Tokyo chosen this weekend to host the 2020 Olympics!

 

Will this have an effect on the recent signs and desires to legalise gambling in Japan?

 

Below is a summary of what is available as present;

 

 

By far the most popular form of gambling in Japan is Pachinko.

 

Pachinko is a pinball-like slot machine game. It is officially not considered gambling because Japanese laws regard pachinko as an exception to the criminal code on gambling for historical, monetary, and cultural reasons. Pachinko parlours can be found all over Japan, and they are operated by private companies. As of 2011, there are about 12,480 pachinko parlors in Japan.

 

In pachinko, when a player's ball makes it into a special hole to activate the slot machine and a jackpot is made, they are rewarded with more balls. Players can then exchange the balls for prizes of different value at a booth in the parlour. Money cannot be awarded at pachinko parlors as this would be in violation of the criminal code. However, players almost always exchange pachinko balls for special tokens, usually slits of gold encased in plastic, and then "sell" them at a neighboring shop for cash. Usually such shops are also owned by the parlor operators, but as long as the winners don't get cash in the parlour, the law is not broken.

 

 

Maid Casinos

 


Japan has long been known for its maid cafes. In Akihabara, Tokyo there is what resembles an office but is called a Maid Casino. It is a casino and all the staff are dressed as maids however in our opinion it resembles more like school children.

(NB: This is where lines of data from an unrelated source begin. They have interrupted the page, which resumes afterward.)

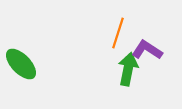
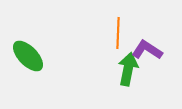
orange line: rotated 16 degrees counterclockwise
green ellipse: moved 7 px right, 8 px up
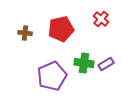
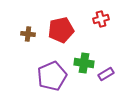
red cross: rotated 35 degrees clockwise
red pentagon: moved 1 px down
brown cross: moved 3 px right, 1 px down
purple rectangle: moved 10 px down
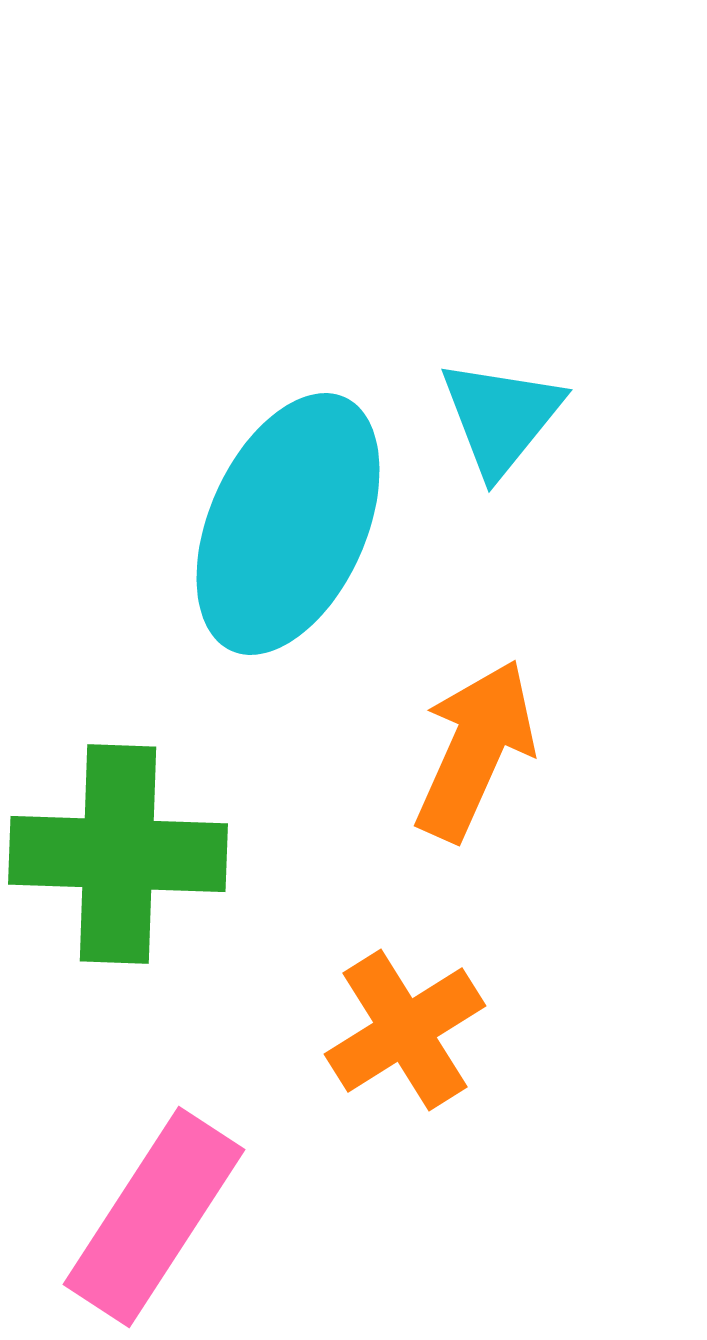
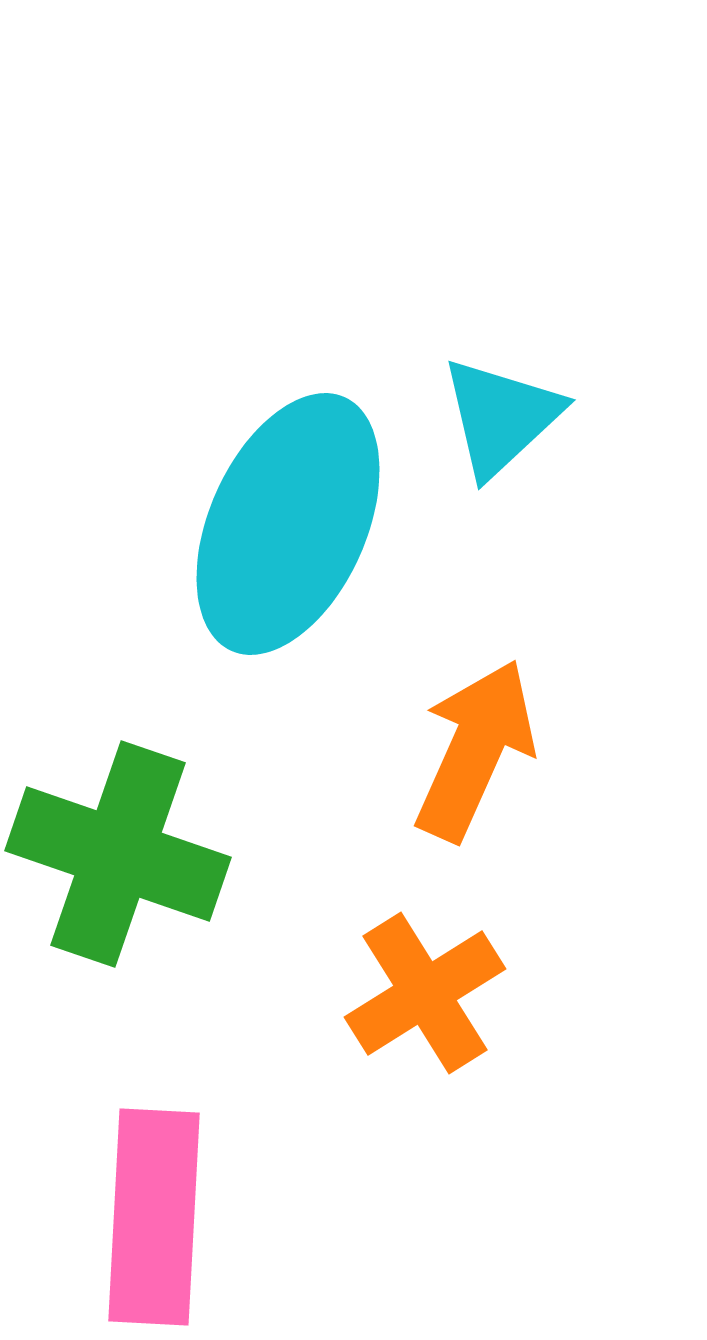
cyan triangle: rotated 8 degrees clockwise
green cross: rotated 17 degrees clockwise
orange cross: moved 20 px right, 37 px up
pink rectangle: rotated 30 degrees counterclockwise
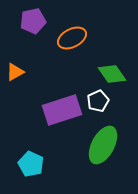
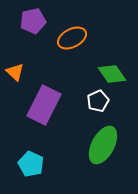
orange triangle: rotated 48 degrees counterclockwise
purple rectangle: moved 18 px left, 5 px up; rotated 45 degrees counterclockwise
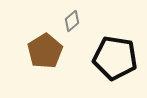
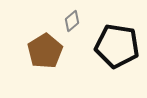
black pentagon: moved 2 px right, 12 px up
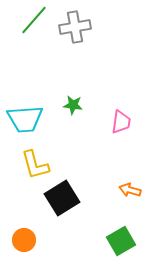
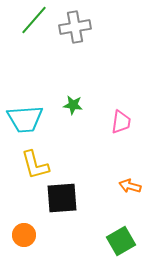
orange arrow: moved 4 px up
black square: rotated 28 degrees clockwise
orange circle: moved 5 px up
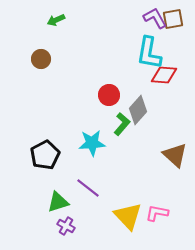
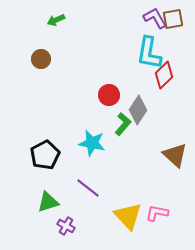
red diamond: rotated 48 degrees counterclockwise
gray diamond: rotated 8 degrees counterclockwise
green L-shape: moved 1 px right
cyan star: rotated 16 degrees clockwise
green triangle: moved 10 px left
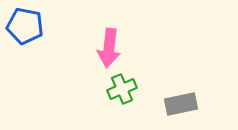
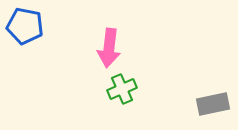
gray rectangle: moved 32 px right
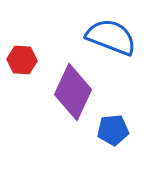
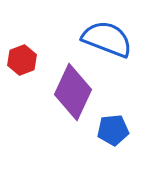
blue semicircle: moved 4 px left, 2 px down
red hexagon: rotated 24 degrees counterclockwise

How does it work?  They have different tiers, but you can enter for as cheap as 2000 yen and they give you $200 in chips.  From there you get a complimentary drink and you pick your game.  

 

After every hour or so you have to pay a small fee (in chips) to stay.  If you get bored before going bankrupt, you can show the staff how many chips you have and they will keep track for next time.  You will still have to pay a small fee to enter when you come back, but it is much cheaper than the initial cost. 

 


They have craps, blackjack, roulette, baccarat and poker games.

 


At blackjack they call the numbers out in English, and when someone hits and gets a 20 or 21, everyone says ナイスアップ (Nice Up!).

The dealers tend to have the same skills as a bad casino trainee but no one seems to mind. They even have their own blog.


Unfortunately, maid themed anything in Japan attracts the weirdest of the weird.  This maid casino is usually full of Otaku (nerds). 

Take a look at the video Maid Casino Tokyo

 

 

 

Illegal gambling

 

Yakuza are known to operate illegal casinos in Japan. In addition to traditional casino games, Mahjong can be played for money and many mahjong parlors have ties with the Yakuza to assist collecting debt from players who default.

 

Another illegal gambling opportunity is offered by mobile gambling sites. At these sites, Japanese gamblers can play rock-scissors-paper and win cash prizes. In 2010, the owner of one of these sites was arrested and confessed of earning over $1 million. The punters were offered to purchase betting tickets for ¥315. They could get ¥1,000 if they won no less than 3 times in a row. ¥10,000 was the prize for those who won 5 times in a row.